Kanayo F. Nwanze stressed the importance of agricultural transformation for Africa’s future. “No country in the world ever transformed itself without going through an agrarian change. No country. Europe, 17th; Japan, 18th century; 19th century was the US, your country; China, 20th century. Why should they be different from Africa? So, first and foremost, we have to have total agricultural transformation,” Nwanze said.

AGRA president, Agnes Kalibata, also spoke to the need for policy implementation and government support in helping drive change. “AGRA as an institution can only do so much. But these governments have the potential and the capacity to reach every corner of their countries. The problem is they are challenged by capacity to do that, by capacity to design proper programs, and by capacity to implement these programs,” Kalibata said.

Expanding on governments' ability to impact and drive change, Usha Barwale Zehr highlighted Asia’s success, specifically with strategic partnerships. “…we've done a lot of talking about public/private partnership.
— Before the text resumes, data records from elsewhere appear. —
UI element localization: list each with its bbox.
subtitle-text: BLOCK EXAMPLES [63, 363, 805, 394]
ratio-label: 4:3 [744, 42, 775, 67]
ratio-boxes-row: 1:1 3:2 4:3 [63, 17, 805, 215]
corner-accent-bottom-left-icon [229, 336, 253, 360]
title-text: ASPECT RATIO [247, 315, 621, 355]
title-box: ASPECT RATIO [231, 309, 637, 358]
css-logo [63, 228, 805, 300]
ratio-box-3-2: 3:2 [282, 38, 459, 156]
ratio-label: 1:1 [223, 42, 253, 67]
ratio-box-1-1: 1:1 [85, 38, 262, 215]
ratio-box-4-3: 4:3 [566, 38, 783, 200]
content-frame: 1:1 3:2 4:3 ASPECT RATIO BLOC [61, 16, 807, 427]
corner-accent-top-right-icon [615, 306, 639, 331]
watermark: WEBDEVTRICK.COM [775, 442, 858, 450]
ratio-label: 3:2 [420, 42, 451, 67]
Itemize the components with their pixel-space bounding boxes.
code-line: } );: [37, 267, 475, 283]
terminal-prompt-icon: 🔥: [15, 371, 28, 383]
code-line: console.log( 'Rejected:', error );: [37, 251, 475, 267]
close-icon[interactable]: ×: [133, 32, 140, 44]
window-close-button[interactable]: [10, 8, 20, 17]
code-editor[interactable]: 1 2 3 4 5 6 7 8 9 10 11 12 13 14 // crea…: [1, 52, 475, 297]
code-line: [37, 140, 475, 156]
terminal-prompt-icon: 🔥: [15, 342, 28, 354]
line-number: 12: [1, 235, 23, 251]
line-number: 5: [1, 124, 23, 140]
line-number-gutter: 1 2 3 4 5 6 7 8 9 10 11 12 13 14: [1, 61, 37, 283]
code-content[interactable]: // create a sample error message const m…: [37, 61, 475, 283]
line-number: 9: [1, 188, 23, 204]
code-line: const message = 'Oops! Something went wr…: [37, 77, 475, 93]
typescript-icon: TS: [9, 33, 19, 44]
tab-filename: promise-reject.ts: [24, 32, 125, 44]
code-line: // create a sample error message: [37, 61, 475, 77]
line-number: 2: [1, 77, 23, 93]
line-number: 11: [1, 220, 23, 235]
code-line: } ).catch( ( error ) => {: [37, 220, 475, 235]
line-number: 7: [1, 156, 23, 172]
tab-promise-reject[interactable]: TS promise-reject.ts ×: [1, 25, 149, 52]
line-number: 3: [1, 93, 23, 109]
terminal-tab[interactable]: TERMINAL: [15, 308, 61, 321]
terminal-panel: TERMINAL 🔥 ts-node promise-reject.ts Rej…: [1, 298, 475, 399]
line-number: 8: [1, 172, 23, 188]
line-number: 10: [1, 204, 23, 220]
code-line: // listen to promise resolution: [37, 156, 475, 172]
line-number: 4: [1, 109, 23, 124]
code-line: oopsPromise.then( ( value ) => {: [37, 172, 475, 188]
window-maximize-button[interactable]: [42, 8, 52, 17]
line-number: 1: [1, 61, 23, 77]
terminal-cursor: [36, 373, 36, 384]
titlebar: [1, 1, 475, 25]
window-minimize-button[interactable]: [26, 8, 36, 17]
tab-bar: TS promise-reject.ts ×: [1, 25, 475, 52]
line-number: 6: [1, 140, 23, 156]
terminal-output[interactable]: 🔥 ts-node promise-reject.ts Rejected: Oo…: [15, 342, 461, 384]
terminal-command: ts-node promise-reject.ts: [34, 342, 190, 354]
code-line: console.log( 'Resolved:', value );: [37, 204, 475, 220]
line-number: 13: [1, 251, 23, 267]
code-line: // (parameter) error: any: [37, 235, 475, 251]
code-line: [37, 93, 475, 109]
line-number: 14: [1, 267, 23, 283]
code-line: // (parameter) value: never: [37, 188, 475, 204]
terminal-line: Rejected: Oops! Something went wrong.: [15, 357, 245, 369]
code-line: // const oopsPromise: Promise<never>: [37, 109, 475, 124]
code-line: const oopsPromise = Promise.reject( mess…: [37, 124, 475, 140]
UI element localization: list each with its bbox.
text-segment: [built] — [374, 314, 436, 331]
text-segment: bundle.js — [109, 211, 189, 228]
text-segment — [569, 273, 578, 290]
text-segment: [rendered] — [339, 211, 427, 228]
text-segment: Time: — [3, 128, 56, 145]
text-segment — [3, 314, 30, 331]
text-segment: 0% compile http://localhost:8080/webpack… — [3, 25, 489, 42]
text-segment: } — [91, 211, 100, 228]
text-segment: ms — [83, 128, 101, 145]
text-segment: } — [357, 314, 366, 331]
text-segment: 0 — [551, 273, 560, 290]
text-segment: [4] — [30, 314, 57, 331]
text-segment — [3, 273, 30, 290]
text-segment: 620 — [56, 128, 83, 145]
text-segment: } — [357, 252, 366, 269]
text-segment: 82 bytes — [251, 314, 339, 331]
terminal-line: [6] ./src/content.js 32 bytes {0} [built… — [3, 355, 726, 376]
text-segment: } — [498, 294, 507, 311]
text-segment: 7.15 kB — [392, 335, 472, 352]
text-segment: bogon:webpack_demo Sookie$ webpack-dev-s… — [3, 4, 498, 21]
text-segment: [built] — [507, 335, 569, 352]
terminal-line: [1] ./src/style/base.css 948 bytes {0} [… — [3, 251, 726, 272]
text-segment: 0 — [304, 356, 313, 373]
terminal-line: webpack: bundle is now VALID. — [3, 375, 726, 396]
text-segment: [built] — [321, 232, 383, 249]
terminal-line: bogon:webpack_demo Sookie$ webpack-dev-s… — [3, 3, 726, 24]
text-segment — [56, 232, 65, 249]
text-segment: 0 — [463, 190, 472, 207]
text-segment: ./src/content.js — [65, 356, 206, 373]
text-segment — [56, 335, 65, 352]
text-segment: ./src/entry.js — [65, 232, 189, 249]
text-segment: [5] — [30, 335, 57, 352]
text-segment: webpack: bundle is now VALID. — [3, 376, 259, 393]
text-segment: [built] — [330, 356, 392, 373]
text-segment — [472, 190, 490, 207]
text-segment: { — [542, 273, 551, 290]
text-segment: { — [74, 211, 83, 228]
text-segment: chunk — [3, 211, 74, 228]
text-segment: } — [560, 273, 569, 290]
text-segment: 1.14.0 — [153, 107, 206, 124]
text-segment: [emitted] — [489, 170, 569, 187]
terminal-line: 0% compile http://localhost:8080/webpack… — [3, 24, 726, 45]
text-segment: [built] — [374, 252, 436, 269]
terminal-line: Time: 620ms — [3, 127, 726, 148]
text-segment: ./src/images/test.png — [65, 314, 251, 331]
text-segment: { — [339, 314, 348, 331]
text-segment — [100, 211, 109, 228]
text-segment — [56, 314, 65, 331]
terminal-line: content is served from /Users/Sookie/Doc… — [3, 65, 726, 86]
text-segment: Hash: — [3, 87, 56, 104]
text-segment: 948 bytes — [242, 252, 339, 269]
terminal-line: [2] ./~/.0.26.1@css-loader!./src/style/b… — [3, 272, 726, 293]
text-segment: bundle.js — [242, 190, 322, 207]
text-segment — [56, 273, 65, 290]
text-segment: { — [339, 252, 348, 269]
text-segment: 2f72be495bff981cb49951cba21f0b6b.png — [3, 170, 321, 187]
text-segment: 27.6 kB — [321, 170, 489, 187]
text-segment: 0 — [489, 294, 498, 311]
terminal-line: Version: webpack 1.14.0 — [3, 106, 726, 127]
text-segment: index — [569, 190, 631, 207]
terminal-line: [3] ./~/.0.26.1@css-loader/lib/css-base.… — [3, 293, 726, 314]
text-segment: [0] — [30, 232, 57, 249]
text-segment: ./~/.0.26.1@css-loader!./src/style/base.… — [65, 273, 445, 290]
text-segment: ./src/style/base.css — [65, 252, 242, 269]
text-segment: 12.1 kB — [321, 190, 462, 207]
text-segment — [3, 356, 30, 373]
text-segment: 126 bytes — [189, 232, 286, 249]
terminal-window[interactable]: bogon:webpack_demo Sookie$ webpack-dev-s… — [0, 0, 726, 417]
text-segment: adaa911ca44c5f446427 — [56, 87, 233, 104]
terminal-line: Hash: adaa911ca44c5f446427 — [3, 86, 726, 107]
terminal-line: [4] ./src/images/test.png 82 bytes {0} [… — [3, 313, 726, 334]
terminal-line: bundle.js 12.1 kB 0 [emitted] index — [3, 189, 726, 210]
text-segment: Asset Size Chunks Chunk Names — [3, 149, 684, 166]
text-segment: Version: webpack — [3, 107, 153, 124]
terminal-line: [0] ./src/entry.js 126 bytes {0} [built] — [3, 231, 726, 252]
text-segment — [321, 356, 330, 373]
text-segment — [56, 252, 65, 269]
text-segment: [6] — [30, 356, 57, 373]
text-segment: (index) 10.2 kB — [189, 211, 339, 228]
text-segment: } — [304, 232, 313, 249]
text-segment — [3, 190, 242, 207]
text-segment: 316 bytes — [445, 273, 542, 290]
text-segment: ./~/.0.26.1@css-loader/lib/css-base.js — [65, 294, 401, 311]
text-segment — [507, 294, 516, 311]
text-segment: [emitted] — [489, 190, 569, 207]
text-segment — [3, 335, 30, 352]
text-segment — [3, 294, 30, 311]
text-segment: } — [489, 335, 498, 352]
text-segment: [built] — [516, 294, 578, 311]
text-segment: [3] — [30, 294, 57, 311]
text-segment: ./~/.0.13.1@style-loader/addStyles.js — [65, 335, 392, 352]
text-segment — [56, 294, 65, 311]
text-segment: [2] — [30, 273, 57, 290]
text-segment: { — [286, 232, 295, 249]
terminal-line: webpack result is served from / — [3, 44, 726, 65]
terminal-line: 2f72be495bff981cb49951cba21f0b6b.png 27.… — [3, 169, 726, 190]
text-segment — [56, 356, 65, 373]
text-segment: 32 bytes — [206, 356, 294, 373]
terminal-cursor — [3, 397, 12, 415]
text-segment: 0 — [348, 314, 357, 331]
Not so much on the ground on implementing it in a manner, which happened in Asia, for instance, where there was policy, and, most importantly, government will. The government was willing to do whatever it took to make sure that agriculture was transformed at the end of it,” Zehr said.
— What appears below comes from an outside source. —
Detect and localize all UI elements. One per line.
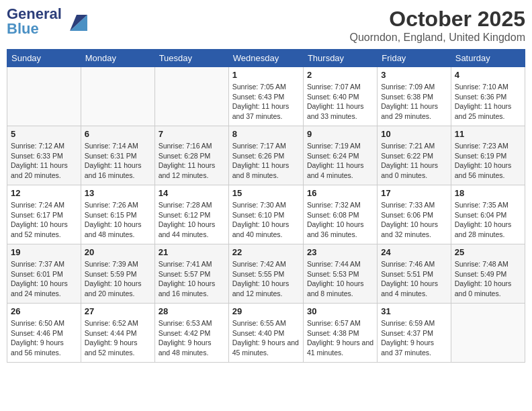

Beyond government and policy support the panelists also addressed the need for innovation and access to seed technologies. “Why is it that the African farmer and the Indian farmer should not have access to what the American farmer has access to today and reaps benefit from it? …So it's the hybrids, the varieties, the GM technology. Tomorrow it'll be the gene-edited products. And after that we will talk about the satellite-based imaging data that we will use for developing drought-tolerant crops for that very, very small micro environment that existed in the one district in Nigeria,” Zehr said.
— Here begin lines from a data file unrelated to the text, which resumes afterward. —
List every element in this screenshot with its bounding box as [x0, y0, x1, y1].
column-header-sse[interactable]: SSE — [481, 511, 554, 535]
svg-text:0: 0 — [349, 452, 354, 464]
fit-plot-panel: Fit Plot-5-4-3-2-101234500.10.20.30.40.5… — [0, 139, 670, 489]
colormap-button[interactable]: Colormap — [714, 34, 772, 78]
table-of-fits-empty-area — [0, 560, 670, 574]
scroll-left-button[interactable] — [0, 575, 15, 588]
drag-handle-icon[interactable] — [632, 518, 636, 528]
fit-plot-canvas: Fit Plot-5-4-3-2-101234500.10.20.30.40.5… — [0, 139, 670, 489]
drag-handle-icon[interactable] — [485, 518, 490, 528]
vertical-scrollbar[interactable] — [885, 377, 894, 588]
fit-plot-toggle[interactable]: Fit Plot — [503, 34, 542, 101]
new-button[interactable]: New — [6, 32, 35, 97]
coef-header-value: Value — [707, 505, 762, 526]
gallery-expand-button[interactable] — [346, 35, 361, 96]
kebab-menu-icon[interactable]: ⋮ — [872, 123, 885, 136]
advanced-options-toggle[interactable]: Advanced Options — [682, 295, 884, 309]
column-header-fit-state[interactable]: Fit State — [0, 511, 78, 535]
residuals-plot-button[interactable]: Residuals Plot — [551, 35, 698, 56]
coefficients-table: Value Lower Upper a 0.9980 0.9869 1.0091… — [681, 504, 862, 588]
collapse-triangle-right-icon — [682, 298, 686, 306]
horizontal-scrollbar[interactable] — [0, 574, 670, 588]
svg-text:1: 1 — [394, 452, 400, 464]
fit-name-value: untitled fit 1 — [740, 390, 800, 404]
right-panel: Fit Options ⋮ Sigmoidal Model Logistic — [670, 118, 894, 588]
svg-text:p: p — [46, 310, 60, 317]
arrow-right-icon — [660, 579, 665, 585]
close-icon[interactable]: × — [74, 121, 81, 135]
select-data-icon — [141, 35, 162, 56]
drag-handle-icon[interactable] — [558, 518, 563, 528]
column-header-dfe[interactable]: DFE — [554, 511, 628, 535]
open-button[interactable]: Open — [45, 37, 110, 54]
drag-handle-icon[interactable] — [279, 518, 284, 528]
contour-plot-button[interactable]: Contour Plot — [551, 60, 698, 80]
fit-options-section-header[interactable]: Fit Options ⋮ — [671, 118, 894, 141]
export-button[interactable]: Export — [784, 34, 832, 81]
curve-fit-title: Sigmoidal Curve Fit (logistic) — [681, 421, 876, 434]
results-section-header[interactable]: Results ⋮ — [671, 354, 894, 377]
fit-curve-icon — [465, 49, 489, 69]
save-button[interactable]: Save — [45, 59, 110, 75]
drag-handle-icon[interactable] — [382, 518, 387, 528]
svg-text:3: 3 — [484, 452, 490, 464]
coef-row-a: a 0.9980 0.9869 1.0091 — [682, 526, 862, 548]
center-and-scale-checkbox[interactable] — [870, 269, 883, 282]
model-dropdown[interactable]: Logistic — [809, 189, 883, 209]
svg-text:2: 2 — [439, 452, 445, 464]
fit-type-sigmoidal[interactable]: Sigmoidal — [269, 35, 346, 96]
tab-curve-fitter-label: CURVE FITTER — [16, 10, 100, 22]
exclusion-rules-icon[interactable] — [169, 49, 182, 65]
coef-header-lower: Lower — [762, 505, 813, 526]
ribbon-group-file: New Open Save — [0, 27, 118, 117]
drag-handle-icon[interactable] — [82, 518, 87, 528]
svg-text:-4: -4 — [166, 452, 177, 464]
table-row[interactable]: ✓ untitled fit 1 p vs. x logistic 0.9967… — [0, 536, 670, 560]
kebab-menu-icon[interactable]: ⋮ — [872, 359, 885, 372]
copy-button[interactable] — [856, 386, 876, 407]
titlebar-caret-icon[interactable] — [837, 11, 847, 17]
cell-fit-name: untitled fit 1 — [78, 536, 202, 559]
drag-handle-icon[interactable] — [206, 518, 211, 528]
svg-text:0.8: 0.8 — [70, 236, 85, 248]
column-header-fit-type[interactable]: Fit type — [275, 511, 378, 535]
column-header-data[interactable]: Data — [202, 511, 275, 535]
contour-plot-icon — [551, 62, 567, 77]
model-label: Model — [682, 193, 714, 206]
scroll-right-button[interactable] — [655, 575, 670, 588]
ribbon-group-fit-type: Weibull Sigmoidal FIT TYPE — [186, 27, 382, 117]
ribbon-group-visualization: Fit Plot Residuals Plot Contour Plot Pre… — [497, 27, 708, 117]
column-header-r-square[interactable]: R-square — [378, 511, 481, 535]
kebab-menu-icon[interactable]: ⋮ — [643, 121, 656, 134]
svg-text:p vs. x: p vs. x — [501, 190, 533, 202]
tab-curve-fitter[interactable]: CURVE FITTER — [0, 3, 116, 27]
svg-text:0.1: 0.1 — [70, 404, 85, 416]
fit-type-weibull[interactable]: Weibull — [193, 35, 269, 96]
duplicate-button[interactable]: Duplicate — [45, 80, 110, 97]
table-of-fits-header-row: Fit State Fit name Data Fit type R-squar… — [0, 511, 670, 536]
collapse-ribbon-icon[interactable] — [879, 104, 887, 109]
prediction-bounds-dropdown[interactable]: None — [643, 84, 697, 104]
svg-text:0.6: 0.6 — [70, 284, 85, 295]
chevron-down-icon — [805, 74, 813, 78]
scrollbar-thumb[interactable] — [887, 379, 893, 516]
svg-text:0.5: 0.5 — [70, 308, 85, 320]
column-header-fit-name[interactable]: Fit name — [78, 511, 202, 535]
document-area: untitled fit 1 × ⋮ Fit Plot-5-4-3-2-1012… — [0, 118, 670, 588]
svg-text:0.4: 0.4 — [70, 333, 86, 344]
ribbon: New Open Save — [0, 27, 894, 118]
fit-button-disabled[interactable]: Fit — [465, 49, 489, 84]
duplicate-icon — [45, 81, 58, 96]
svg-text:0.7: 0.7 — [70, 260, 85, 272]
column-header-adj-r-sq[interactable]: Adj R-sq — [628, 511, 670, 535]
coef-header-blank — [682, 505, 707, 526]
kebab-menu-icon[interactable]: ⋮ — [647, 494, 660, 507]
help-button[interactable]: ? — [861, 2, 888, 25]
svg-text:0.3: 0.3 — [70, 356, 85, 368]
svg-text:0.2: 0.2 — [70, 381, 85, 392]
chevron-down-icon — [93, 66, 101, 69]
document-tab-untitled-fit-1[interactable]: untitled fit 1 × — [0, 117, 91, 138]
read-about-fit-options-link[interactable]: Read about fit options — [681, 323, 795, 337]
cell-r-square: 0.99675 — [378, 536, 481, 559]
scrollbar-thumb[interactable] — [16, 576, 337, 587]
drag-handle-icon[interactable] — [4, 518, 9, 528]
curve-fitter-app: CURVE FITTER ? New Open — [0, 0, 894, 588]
"By 2050, who is going to feed Africa? … It's the youth of today. But they're not going to be using the same technologies that exist today. Just think of what IT can do, aggregation, organization of farmer's groups. So, the elements are there. I see the agriculture of tomorrow meeting the challenge – for Africa meeting that challenge is Africa being at the forefront of feeding the world. Africa has to be able to feed itself first. And we have all the opportunities there,” Nwanze said.

This is the first installment of the Global Food Security Symposium series hosted by Stanford University's Center on Food Security and the Environment and generously supported by Zach Nelson and Elizabeth Horn. FSE is a joint initiative of the Stanford Woods Institute for the Environment and the Freeman Spogli Institute for International Studies.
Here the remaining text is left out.